By Tiffany Wen
In the early 2000s, New York-based photographer and artist Michael Dweck documented a hidden surf community in Montauk, N.Y., a Long Island fishing community. By 2004, Dweck transformed the work into a solo show at Sotheby’s New York and then an iconic photographic journal known as “The End: Montauk, N.Y.”
The End: Montauk, N.Y.
Filled with nostalgic black- and- white images of surfers and nude women, the collection is an artistic and erotic homage to the surf village and lifestyle. “It is an evocation of a real-world paradise lost: the paradise of summer, youth, and erotic possibility—an American version of the Arcadian vision,” writes editor Christopher Sweet of Dweck’s original work. “Blending nostalgia, fantasy, and documentation, the photographs present a compelling portrait of a place in time and a way of life at once fading and being reinvented with each new season.”
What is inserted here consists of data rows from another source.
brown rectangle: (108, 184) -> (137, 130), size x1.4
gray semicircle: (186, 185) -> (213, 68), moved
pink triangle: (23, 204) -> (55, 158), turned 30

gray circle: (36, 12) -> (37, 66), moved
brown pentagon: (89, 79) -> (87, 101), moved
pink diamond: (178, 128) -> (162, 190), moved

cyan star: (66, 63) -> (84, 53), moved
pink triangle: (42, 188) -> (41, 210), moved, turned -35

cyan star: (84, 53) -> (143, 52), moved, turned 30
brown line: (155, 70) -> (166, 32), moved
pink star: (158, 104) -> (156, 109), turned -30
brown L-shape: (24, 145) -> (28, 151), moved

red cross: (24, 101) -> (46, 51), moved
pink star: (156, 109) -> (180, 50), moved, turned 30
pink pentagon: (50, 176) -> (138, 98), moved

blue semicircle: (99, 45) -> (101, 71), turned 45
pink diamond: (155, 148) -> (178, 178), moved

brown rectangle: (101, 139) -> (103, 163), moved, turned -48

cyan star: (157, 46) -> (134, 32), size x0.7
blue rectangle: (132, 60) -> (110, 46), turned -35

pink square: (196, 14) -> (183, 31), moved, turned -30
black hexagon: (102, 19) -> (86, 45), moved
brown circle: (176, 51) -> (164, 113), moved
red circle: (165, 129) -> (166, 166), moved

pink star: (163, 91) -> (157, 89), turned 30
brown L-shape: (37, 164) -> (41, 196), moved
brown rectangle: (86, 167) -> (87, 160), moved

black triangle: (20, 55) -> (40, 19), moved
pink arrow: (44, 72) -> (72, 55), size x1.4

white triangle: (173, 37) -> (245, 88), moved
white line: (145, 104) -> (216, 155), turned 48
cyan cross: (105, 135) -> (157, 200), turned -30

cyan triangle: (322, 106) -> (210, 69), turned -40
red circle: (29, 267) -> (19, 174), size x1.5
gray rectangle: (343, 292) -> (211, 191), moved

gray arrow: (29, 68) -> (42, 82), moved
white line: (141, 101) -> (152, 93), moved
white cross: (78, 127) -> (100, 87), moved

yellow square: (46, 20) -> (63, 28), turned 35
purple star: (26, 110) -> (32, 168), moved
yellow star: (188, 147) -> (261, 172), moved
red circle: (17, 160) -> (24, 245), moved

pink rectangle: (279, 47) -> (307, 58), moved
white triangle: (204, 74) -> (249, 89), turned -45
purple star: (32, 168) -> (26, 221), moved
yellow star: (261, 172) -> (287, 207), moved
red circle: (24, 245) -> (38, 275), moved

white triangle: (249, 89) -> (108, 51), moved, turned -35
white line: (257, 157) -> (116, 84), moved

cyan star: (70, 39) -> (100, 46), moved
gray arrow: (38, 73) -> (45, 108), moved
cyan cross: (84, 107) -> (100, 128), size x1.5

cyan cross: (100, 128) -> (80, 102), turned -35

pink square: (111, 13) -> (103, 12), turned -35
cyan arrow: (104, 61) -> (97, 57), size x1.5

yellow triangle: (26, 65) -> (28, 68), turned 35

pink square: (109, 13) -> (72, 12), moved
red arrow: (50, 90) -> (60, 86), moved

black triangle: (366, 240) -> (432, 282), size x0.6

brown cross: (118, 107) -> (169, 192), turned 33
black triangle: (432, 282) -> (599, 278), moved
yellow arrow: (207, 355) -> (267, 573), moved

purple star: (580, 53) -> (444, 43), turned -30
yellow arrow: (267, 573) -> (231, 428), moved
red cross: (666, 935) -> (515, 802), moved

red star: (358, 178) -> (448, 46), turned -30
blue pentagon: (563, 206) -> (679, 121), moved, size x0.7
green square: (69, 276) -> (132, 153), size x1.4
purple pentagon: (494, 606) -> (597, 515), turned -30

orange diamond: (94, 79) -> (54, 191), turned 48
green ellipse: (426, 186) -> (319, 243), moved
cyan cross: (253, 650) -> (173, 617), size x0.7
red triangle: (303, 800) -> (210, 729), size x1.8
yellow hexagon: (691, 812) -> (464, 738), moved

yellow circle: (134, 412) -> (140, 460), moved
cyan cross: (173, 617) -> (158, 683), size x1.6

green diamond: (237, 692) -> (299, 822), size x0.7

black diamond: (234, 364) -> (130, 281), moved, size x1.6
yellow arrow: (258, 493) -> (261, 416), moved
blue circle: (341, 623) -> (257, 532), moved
Now, more than 10 years later, Dweck is releasing an expanded 10th Anniversary Edition Box Set of “The End: Montauk, N.Y.,” originally hailed by Hamptons Magazine as “the ultimate homage to the sun-kissed surfing life…” The set will feature 85 previously unpublished photos depicting the evolution of Montauk, New York over the last decade or so and personal essays by Dweck and fellow photographer and writer Peter Beard. Printed and bound in Italy, each limited- edition book (300 numbered copies packaged in a clothbound clamshell case) also comes with an exclusive 11 x 14 signed gelatin silver print “Surf’s Up” (Montauk 2006), which art-lovers are sure to appreciate.
A portion of the proceeds from the sale of the $3,000 book will go towards maintaining the waterways and beaches of Long Island and the U.S. through the Surfrider Foundation and the Ocean Conservancy.